Endangered Species: Artists on the Front Line of Biodiversity presents 80 works of art in all media, from rare books to cutting-edge video, that span the 19th through 21st centuries. It highlights artists who celebrate biodiversity’s exquisite complexity, interpret natural and human-induced extinctions of plants and animals, and focus on endangered species from diverse ecosystems. The exhibition explores art’s historic role in raising public awareness about the human activities that threaten habitats. Weaving together art, natural science, and conservation, Endangered Speciesalso features creative solutions by ecological artists who revitalize habitats and reconnect people to the rich tapestry of life.

Endangered Species highlights an international group of 52 artists who celebrate biodiversity’s beauty, interpret natural and human-induced extinctions of plants and animals, and focus on species from diverse ecosystems under stress. It also includes the work of artists who spotlight the human activities that threaten biodiversity alongside projects that revitalize habitats and reconnect people to the rich tapestry of life.

The exhibition spotlights five thematic concepts: Celebrating Biodiversity’s Beauty and Complexity: From Landscapes to Microscopic Imagery, Mammoths and Dinosaurs: Interpreting Natural Extinction, Portraits of Loss: Extinction by Human Actions, Endangered Species: Plants and Animals on the Edge of SurvivalAt the Crossroads: Destruction or Preservation of Biodiversity.

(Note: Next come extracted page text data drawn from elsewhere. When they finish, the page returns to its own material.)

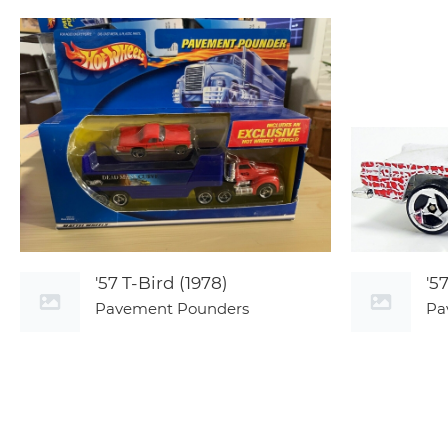
'57 T-Bird (1978)
'5
Pavement Pounders
Pa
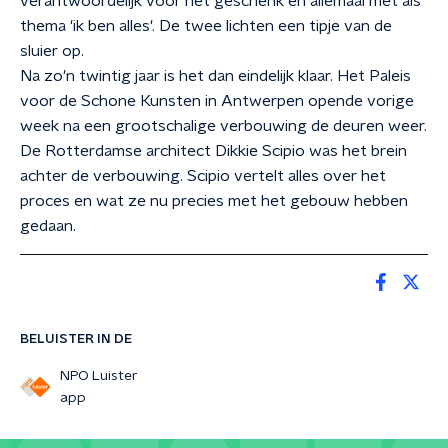
verantwoordelijk voor het geschenk en allemaal met als
thema 'ik ben alles'. De twee lichten een tipje van de
sluier op.
Na zo'n twintig jaar is het dan eindelijk klaar. Het Paleis
voor de Schone Kunsten in Antwerpen opende vorige
week na een grootschalige verbouwing de deuren weer.
De Rotterdamse architect Dikkie Scipio was het brein
achter de verbouwing. Scipio vertelt alles over het
proces en wat ze nu precies met het gebouw hebben
gedaan.
BELUISTER IN DE
NPO Luister
app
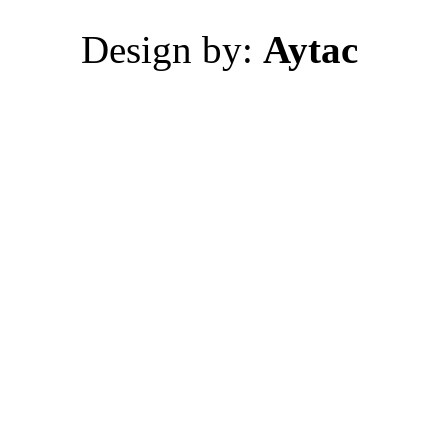
Design by:
Aytac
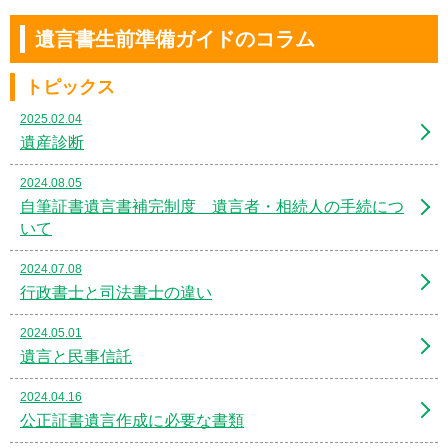
遺言書生前準備ガイドのコラム
トピックス
2025.02.04
遺産診断
2024.08.05
自筆証書遺言書補完制度 遺言者・相続人の手続につ
いて
2024.07.08
行政書士と司法書士の違い
2024.05.01
遺言と民事信託
2024.04.16
公正証書遺言作成に必要な書類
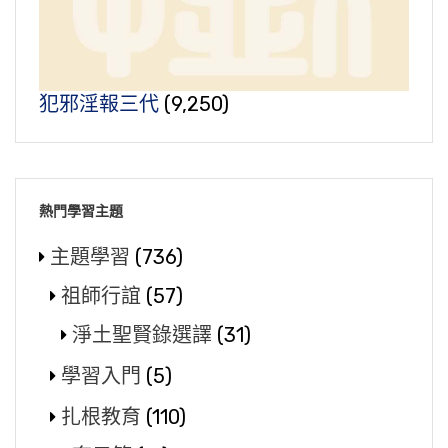
犯邪淫報三代
(9,250)
熱門學習主題
主題學習
(736)
祖師行誼
(57)
淨土聖賢錄選譯
(31)
學習入門
(5)
扎根教育
(110)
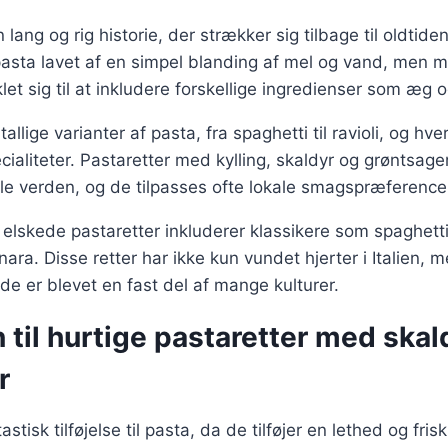
 lang og rig historie, der strækker sig tilbage til oldtiden
pasta lavet af en simpel blanding af mel og vand, men m
let sig til at inkludere forskellige ingredienser som æg o
allige varianter af pasta, fra spaghetti til ravioli, og hver
cialiteter. Pastaretter med kylling, skaldyr og grøntsage
le verden, og de tilpasses ofte lokale smagspræference
elskede pastaretter inkluderer klassikere som spaghett
ara. Disse retter har ikke kun vundet hjerter i Italien, 
 de er blevet en fast del af mange kulturer.
n til hurtige pastaretter med skal
r
stisk tilføjelse til pasta, da de tilføjer en lethed og frisk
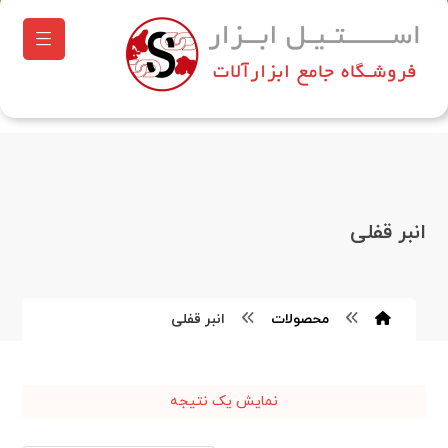
انبر قفلی
محصولات
انبر قفلی
نمایش یک نتیجه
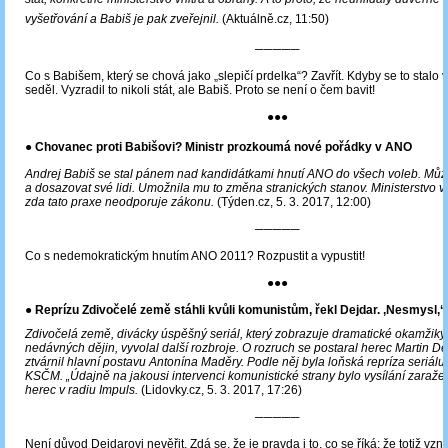
vyšetřování a Babiš je pak zveřejnil.
(Aktuálně.cz, 11:50)
─────
Co s Babišem, který se chová jako „slepičí prdelka“? Zavřít. Kdyby se to stalo 
seděl. Vyzradil to nikoli stát, ale Babiš. Proto se není o čem bavit!
●●●
● Chovanec proti Babišovi? Ministr prozkoumá nové pořádky v ANO
Andrej Babiš se stal pánem nad kandidátkami hnutí ANO do všech voleb. Může 
a dosazovat své lidi. Umožnila mu to změna stranických stanov. Ministerstvo v
zda tato praxe neodporuje zákonu.
(Týden.cz, 5. 3. 2017, 12:00)
─────
Co s nedemokratickým hnutím ANO 2011? Rozpustit a vypustit!
●●●
●
Reprízu Zdivočelé země stáhli kvůli komunistům, řekl Dejdar. ‚Nesmysl,‘ 
Zdivočelá země, divácky úspěšný seriál, který zobrazuje dramatické okamžiky
nedávných dějin, vyvolal další rozbroje. O rozruch se postaral herec Martin Dej
ztvárnil hlavní postavu Antonína Maděry. Podle něj byla loňská repríza seriálu
KSČM. „Údajně na jakousi intervenci komunistické strany bylo vysílání zaražen
herec v radiu Impuls.
(Lidovky.cz, 5. 3. 2017, 17:26)
─────
Není důvod Dejdarovi nevěřit. Zdá se, že je pravda i to, co se říká: že totiž vzni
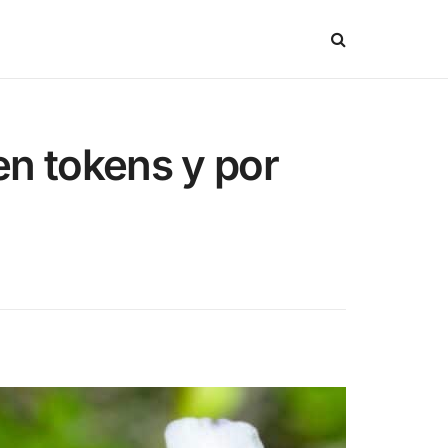
en tokens y por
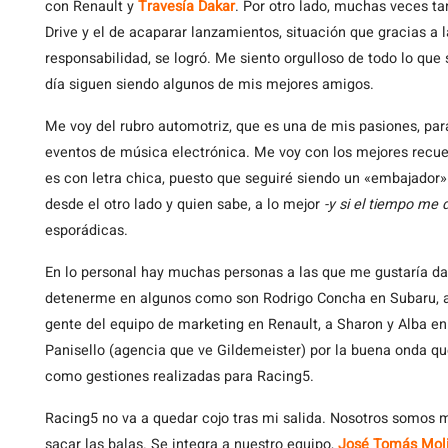
con Renault y
Travesía Dakar
. Por otro lado, muchas veces t
Drive y el de acaparar lanzamientos, situación que gracias a 
responsabilidad, se logró. Me siento orgulloso de todo lo que
día siguen siendo algunos de mis mejores amigos.
Me voy del rubro automotriz, que es una de mis pasiones, para
eventos de música electrónica. Me voy con los mejores recuer
es con letra chica, puesto que seguiré siendo un «embajador»
desde el otro lado y quien sabe, a lo mejor
-y si el tiempo me 
esporádicas.
En lo personal hay muchas personas a las que me gustaría dar
detenerme en algunos como son Rodrigo Concha en Subaru, a
gente del equipo de marketing en Renault, a Sharon y Alba e
Panisello (agencia que ve Gildemeister) por la buena onda qu
como gestiones realizadas para Racing5.
Racing5 no va a quedar cojo tras mi salida. Nosotros somos 
sacar las balas. Se integra a nuestro equipo,
José Tomás Mol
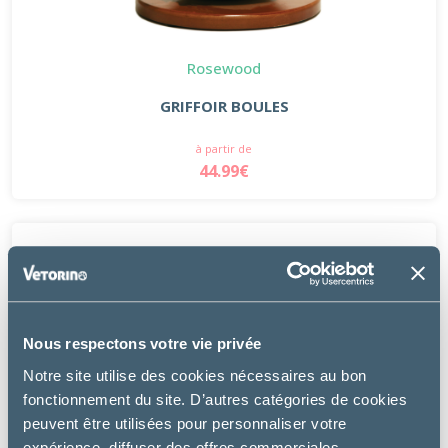
Rosewood
GRIFFOIR BOULES
à partir de
44.99€
Nous respectons votre vie privée
Notre site utilise des cookies nécessaires au bon
fonctionnement du site. D’autres catégories de cookies
peuvent être utilisées pour personnaliser votre
expérience, diffuser des offres commerciales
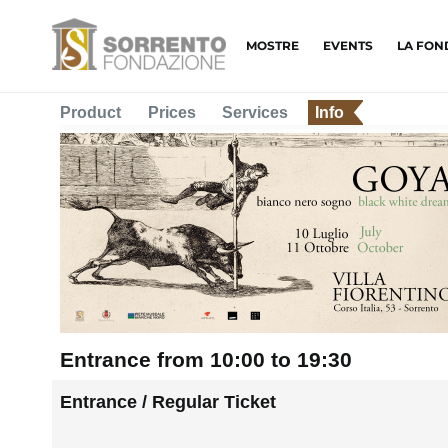
MOSTRE
EVENTS
LA FON
Product
Prices
Services
Info
Entrance from 10:00 to 19:30
Entrance / Regular Ticket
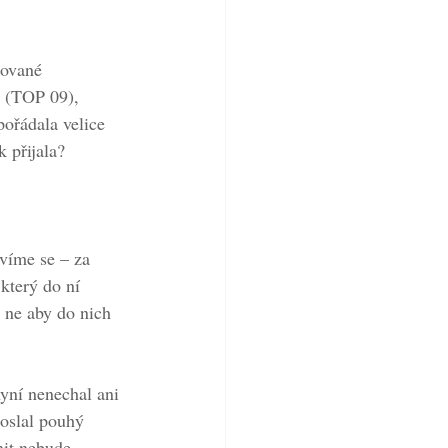
šované 
n (TOP 09), 
ořádala velice 
 přijala? 
víme se – za 
který do ní 
 ne aby do nich 
yní nenechal ani 
oslal pouhý 
nit nebude.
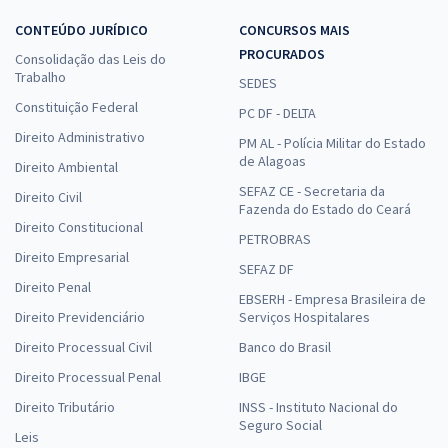
CONTEÚDO JURÍDICO
CONCURSOS MAIS
PROCURADOS
Consolidação das Leis do
Trabalho
SEDES
Constituição Federal
PC DF - DELTA
Direito Administrativo
PM AL - Polícia Militar do Estado
de Alagoas
Direito Ambiental
SEFAZ CE - Secretaria da
Direito Civil
Fazenda do Estado do Ceará
Direito Constitucional
PETROBRAS
Direito Empresarial
SEFAZ DF
Direito Penal
EBSERH - Empresa Brasileira de
Direito Previdenciário
Serviços Hospitalares
Direito Processual Civil
Banco do Brasil
Direito Processual Penal
IBGE
Direito Tributário
INSS - Instituto Nacional do
Seguro Social
Leis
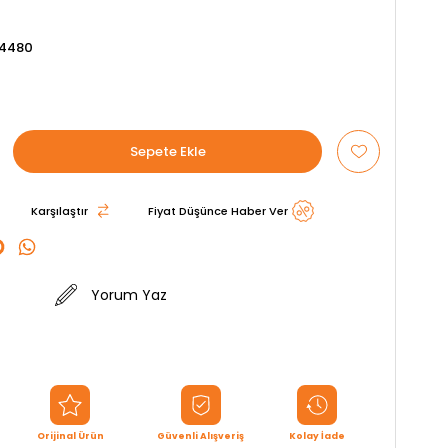
34480
Karşılaştır
Fiyat Düşünce Haber Ver
Yorum Yaz
Orijinal Ürün
Güvenli Alışveriş
Kolay İade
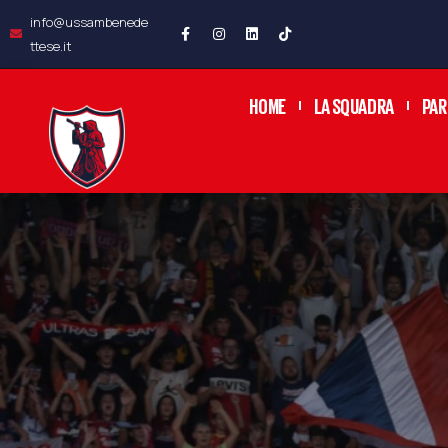
info@ussambenede
ttese.it
HOME
LA SQUADRA
PAR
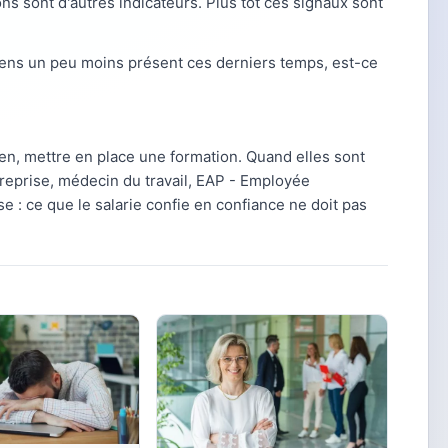
ns sont d'autres indicateurs. Plus tôt ces signaux sont
 sens un peu moins présent ces derniers temps, est-ce
ien, mettre en place une formation. Quand elles sont
ntreprise, médecin du travail, EAP - Employée
e : ce que le salarie confie en confiance ne doit pas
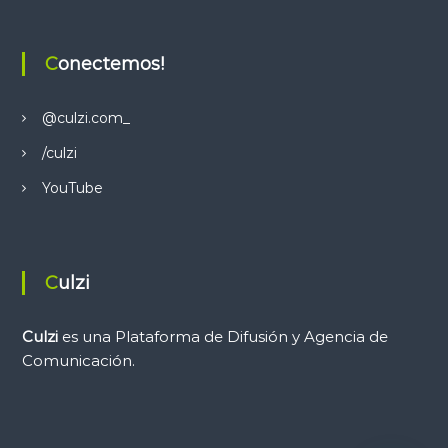
Conectemos!
@culzi.com_
/culzi
YouTube
Culzi
Culzi
es una Plataforma de Difusión y Agencia de
Comunicación.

Endangered Species has been organized with the intent of impacting public discourse about biodiversity while advancing the artist’s pivotal role in building awareness. By tracing links between contemporary and earlier artists, the exhibition examines art’s contribution to an enduring cultural legacy of nature conservation. Featured artists are listed below.

Major funding for the exhibition and catalogue has been provided by the National Endowment for the Arts and The Norcliffe Foundation with additional support from the City of Bellingham,  Whatcom Museum Foundation and Advocates, Alexandre Gallery, and Heritage Bank. To find out more about how National Endowment for the Arts grants impact individuals and communities, visit www.arts.gov.

Ernst Haeckel (German, 1834-1919); Reef-forming coral with six-fold symmetry, from the book, Art Forms in Nature (Hexacoralla, Kunstformen der Natur), 1904; Lithographic and halftone print. Courtesy of Linda Hall Library of Science, Engineering and Technology, Kansas City, MO.

 

Featured Artists:

Julie Andreyev and Simon Lysander Overstall; Canadian, b. 1962 and 1969

Sara Angelucci; Canadian, b. 1962

John James Audubon; American, 1785 – 1851

Brandon Ballengée; American, b. 1974

William P.C. Barton; American, 1786 – 1856

Antoine Louis Barye; French, 1796 – 1875

Daniel Beltrà; American and Spanish, b. 1964

Nick Brandt; British, b. 1964

Edward Burtynsky; Canadian, b. 1955

George Catlin; American, 1796 – 1872

Catherine Chalmers; American, b. 1957

David Chancellor; British, b. 1961

Xavier Cortada; American, b. 1964

Mark Dion; American, b. 1961

Dornith Doherty; American, b. 1957

Michael Felber; American, b. England, 1946

Madeline von Foerster; American, b. 1973

Nicholas Galanin; Tlinget/Aleut, b. 1979

Penelope Gottlieb; American, b. 1952

Ernst Haeckel; German, 1834 – 1919

Martin Johnson Heade; American, 1819 – 1904

Patricia Johanson; American, b. 1940

Chris Jordan; American, b. 1963

Harri Kallio; American, b. Finnish, 1970

Sanna Kannisto; Finnish, b. 1974

Darius and Tabitha Kinsey; American, 1869 – 1945 and 1875 – 1963

Isabella Kirkland; American, b. 1954

Charles Knight; American, 1874 – 1953

Adam Kuby; American, b. 1961

Garth Lenz; Canadian

David Liittschwager; American, b. 1961

John Martin; British, 1789 – 1854

Courtney Mattison; American, b. 1985

Daniel McCormick and Mary A. O’Brien; American, b. 1950 and 1952

Susan Middleton; American, b. 1948

David W. Miller; American, b. 1957

Macoto Murayama; Japanese, b. 1984

Edouard Riou; French, 1833 – 1900

Alexis Rockman; American, b. 1962

Christy Rupp; American, b. 1949

Joel Sartore; American, b. 1962

Preston Singletary; American Tlingit, b. 1963

Brian Skerry; American, b. 1961

Carl Strüwe; German, 1898 – 1888

Jason deCaires Taylor; British, b. 1974

Fred Tomaselli; American, b. 1956

Tom Uttech; American, b. 1942

Roman Vishniac; American, b. Russia, 1897 – 1990

Jason Walker; American, b. 1973

Andy Warhol; American, 1928 – 1987

Yang Yongliang; Chinese, b. 1980

Lawrence Paul Yuxweluptun; Canadian First Nations (Coast Salish and Okanagan), b. 1957

Pinecrest Gardens Hibiscus Gallery presents: “80.15 W”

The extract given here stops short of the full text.